File
handling
ADF Dataflow offers superior file handling for both source
and sink. Let’s explore some facilities that will improve file handling in your
data flows.
Sources
Wildcard paths -
It is highly recommended to use the wildcard feature to
iterate files instead of using a lookup activity and foreach loop in the
pipeline. It is more performant to iterate and partition your data within dataflow.

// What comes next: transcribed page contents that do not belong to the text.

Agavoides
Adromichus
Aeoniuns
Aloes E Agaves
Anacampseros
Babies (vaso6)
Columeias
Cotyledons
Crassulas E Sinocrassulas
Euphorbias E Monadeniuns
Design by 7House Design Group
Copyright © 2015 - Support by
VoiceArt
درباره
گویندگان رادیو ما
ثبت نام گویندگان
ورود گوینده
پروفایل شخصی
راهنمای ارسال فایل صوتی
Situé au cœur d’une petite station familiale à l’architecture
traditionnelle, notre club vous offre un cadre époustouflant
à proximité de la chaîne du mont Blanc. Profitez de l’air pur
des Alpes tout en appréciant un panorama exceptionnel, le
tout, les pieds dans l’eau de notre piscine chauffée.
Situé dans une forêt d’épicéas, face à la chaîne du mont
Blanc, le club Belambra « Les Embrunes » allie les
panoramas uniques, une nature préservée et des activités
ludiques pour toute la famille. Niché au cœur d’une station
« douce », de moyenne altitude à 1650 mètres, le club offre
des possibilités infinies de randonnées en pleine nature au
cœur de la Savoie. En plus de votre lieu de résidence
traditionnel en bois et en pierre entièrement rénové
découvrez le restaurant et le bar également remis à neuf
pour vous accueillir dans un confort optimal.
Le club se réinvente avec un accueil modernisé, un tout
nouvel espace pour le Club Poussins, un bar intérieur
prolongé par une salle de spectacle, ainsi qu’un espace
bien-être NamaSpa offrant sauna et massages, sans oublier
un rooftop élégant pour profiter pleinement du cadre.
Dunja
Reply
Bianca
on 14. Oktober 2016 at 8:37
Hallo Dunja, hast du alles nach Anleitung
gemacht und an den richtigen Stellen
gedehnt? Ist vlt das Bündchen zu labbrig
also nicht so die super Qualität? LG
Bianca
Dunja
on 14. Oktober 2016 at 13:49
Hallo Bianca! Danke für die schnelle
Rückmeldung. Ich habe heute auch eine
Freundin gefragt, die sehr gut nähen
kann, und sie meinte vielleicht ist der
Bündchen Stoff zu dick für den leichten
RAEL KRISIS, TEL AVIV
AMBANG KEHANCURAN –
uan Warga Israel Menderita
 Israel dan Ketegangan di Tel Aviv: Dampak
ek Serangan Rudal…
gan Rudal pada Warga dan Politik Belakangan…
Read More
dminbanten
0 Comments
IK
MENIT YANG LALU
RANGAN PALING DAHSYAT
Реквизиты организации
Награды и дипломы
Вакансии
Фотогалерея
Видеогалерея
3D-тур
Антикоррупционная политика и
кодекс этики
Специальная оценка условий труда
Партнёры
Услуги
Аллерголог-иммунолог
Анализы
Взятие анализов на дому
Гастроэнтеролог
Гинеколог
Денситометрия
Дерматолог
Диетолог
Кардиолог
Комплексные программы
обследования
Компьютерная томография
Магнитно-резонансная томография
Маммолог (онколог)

You can enter multiple wildcard directories for any file-based source. This
includes ADLS Gen1/2, Blob,S3 or SFTP storage. Wildcards follow the popular
linux globbing techniques. Assume a directory structure of sort
/data
/sales
/<year>
/<month>
/<day>
* - Represents any
set of characters
** - Represents recursive directory nesting
? - Replaces one
character
[] – Matches one of more characters in the brackets
/data/sales/**/*.csv – Gets all csv files under /data/sales
/data/sales/20??/** - Gets all files in the 20th
century
/data/sales/2004/*/12/[XY]1?.csv – Gets all csv files in
2004 in December starting with X or Y prefixed by a 2-digit number
Container has to be specified in the dataset and make sure
your wildcard path includes your folder path from the root folder.
Base directory –
This is used to
specify the root of a partitioned directory if your wildcard path reads only a
subset of the content. Assume a directory that is partitioned as per Spark
guidelines
/data
/sales
/year=2000
/month=1
/month=2
…
/year=2001
If your wildcard path is /data/sales/*/month=12/*, it will
read the content for December month of every year. The projection of this
source will not include year and month as columns.

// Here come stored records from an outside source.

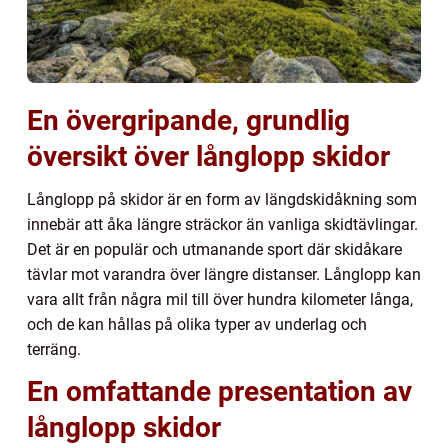
En övergripande, grundlig
översikt över långlopp skidor
Långlopp på skidor är en form av längdskidåkning som
innebär att åka längre sträckor än vanliga skidtävlingar.
Det är en populär och utmanande sport där skidåkare
tävlar mot varandra över längre distanser. Långlopp kan
vara allt från några mil till över hundra kilometer långa,
och de kan hållas på olika typer av underlag och
terräng.
En omfattande presentation av
långlopp skidor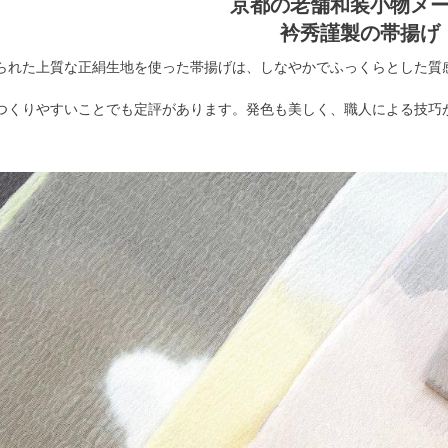
京都の老舗和装小物メ
衿秀謹製の帯揚げ
られた上質な正絹生地を使った帯揚げは、しなやかでふっくらとした質
つくりやすいことでも定評があります。発色も美しく、職人による技巧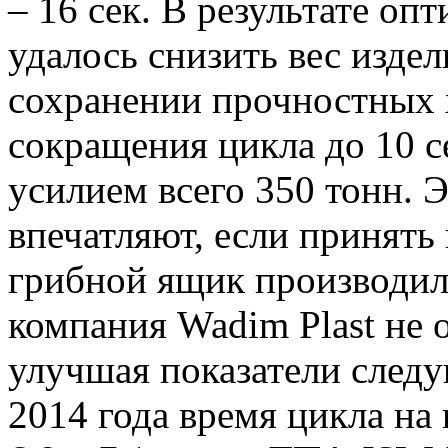
– 16 сек. В результате оп
удалось снизить вес издел
сохранении прочностных х
сокращения цикла до 10 с
усилием всего 350 тонн.
впечатляют, если принять 
грибной ящик производил
компания Wadim Plast не 
улучшая показатели следу
2014 года время цикла на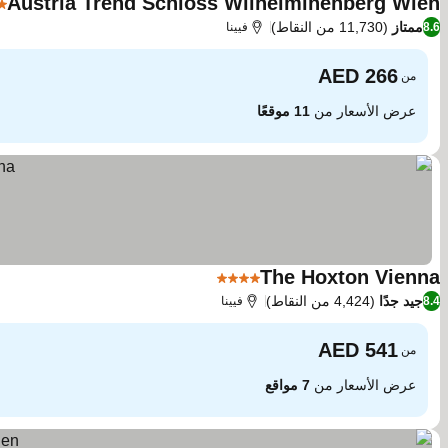
Austria Trend Schloss Wilhelminenberg Wien
4 عدد النجو
ممتاز
(11,730 من النقاط)
8.6
فيينا
من
عرض الأسعار من
11 موقعًا
The Hoxton Vienna
4 عدد النجوم
جيد جدًا
(4,424 من النقاط)
8.4
فيينا
من
عرض الأسعار من
7 مواقع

However, if you specify the base path to be /data/sales,
month and year are included in the resulting projection. The data for these
columns will be derived from the directory names (everything that comes after
the = )
List of Files –
Instead of compiling the files to process in the pipeline,
you can prepare an external file which in turn contains a list of wildcarded
paths to process. This file can be created by an external process outside ADF.
Every line in this file in turn points to a path you would
have manually entered in the wildcard path.
Column to store file
name –
This is a powerful function to capture the lineage of every
row in your source. You can add a synthetic column to your source which will hold
the full path to the file where this row originated. You can use this facility
with a symmetric function in the sink to transform your data and potentially
mirror the same directory structure of the source. Make sure the column name
does not conflict with any existing column name in your dataset.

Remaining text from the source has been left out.